Extracted page text data:
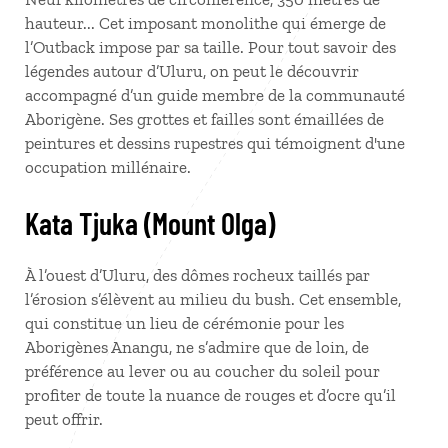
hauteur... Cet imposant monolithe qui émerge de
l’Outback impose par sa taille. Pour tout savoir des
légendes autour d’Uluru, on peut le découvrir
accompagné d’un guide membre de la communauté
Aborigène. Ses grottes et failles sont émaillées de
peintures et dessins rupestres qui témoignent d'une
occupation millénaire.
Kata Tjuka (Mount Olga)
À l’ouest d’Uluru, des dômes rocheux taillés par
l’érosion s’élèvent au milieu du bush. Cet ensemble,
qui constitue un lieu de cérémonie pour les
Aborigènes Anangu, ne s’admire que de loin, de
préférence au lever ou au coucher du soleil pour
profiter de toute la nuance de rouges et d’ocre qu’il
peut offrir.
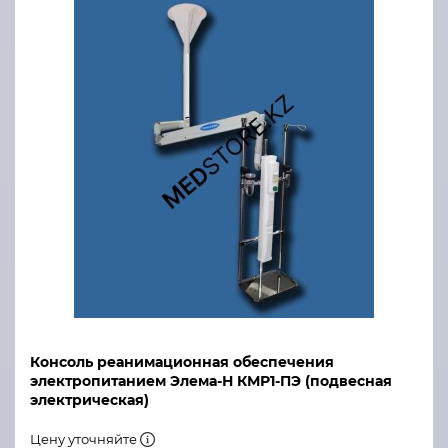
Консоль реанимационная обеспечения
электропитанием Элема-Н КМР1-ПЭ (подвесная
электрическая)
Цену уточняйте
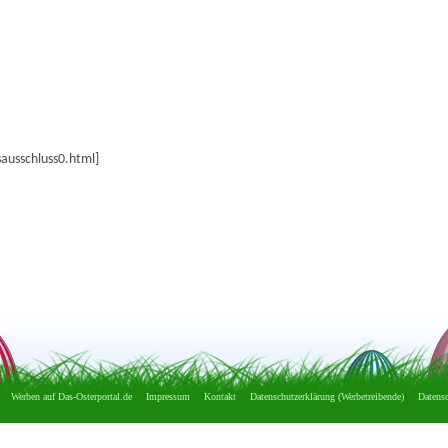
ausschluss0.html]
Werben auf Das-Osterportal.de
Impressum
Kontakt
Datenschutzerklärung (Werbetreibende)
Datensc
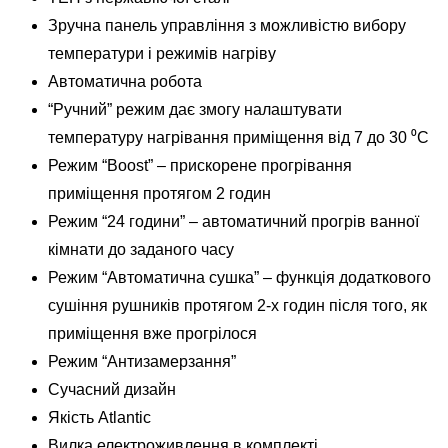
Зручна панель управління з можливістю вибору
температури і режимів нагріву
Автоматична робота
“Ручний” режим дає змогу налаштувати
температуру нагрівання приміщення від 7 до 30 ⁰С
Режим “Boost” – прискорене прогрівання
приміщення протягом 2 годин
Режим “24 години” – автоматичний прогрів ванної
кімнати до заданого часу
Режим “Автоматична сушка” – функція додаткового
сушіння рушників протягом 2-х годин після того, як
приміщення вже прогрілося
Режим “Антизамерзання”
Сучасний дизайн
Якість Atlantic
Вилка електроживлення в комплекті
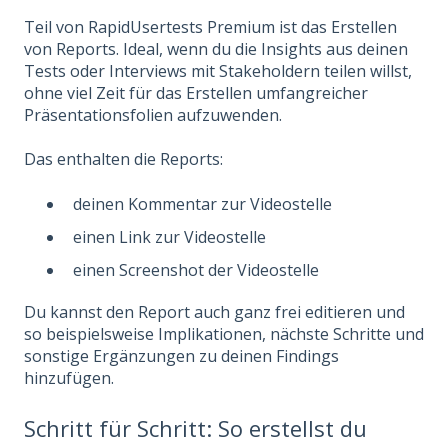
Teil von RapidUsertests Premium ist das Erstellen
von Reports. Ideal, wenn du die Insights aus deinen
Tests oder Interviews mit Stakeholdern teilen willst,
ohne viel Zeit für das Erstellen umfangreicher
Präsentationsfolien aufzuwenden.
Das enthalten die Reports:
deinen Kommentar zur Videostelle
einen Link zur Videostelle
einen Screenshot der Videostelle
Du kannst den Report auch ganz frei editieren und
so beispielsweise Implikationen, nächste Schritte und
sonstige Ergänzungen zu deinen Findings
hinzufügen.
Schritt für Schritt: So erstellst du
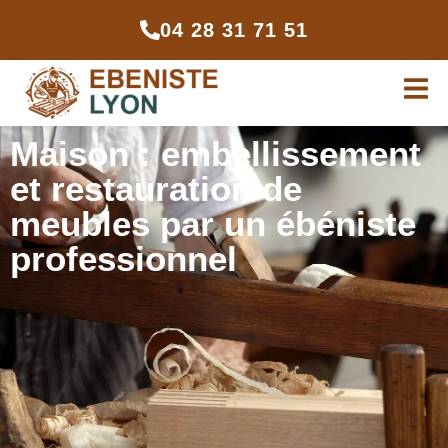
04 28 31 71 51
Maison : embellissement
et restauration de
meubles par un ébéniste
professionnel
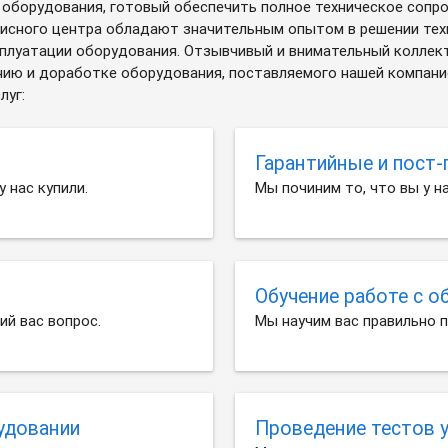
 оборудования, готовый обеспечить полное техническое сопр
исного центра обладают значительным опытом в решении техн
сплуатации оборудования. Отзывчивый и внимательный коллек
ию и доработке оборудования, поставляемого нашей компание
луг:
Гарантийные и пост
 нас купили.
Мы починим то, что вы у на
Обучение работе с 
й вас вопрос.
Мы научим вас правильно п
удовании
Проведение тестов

...

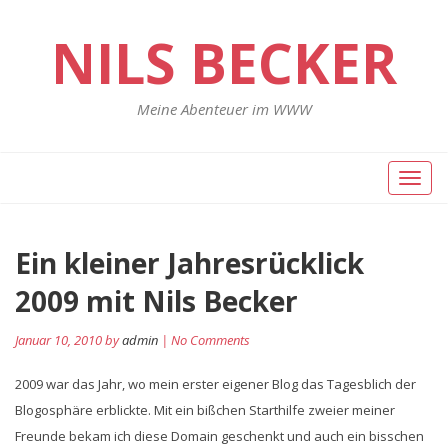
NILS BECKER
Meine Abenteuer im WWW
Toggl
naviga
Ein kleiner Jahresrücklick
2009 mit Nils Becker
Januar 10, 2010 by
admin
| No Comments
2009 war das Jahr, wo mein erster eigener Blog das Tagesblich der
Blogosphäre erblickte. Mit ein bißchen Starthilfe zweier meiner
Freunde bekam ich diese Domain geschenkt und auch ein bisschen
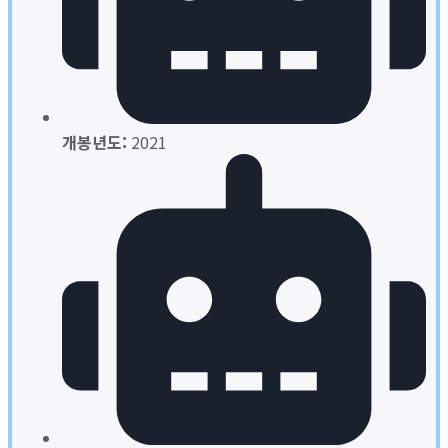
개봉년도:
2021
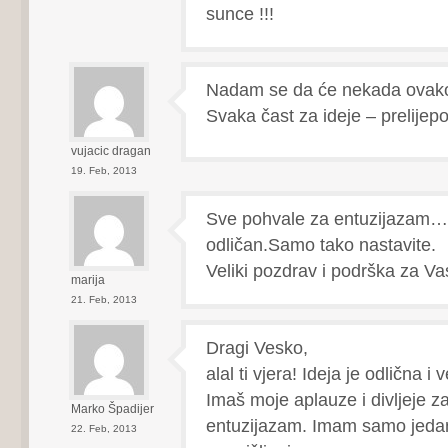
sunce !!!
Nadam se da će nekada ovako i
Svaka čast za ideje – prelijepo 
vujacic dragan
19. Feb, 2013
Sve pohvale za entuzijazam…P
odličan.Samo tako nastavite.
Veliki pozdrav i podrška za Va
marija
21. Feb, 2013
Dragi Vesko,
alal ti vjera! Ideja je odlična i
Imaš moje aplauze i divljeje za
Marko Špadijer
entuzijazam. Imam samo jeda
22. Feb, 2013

...

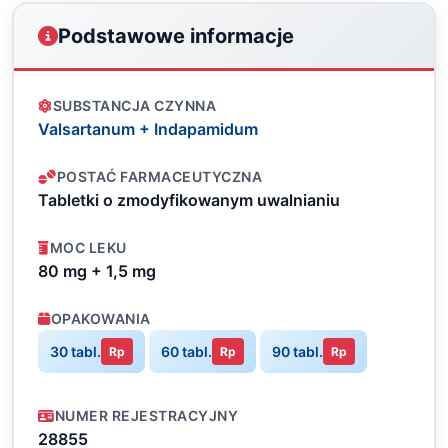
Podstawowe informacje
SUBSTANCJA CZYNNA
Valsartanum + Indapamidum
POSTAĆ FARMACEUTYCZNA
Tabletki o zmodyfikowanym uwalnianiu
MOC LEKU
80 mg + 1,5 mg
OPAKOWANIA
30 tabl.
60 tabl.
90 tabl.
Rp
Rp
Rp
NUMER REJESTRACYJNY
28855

- TASK DIRECTIONS
From the records above, extract exactly and only the lines that begin at the line with "odličan.Samo tako nastavite." and stop after the line with "22. Feb, 2013".

- REPLY TO THE TASK
odličan.Samo tako nastavite.
Veliki pozdrav i podrška za Va
marija
21. Feb, 2013
Dragi Vesko,
alal ti vjera! Ideja je odlična i
Imaš moje aplauze i divljeje za
Marko Špadijer
entuzijazam. Imam samo jeda
22. Feb, 2013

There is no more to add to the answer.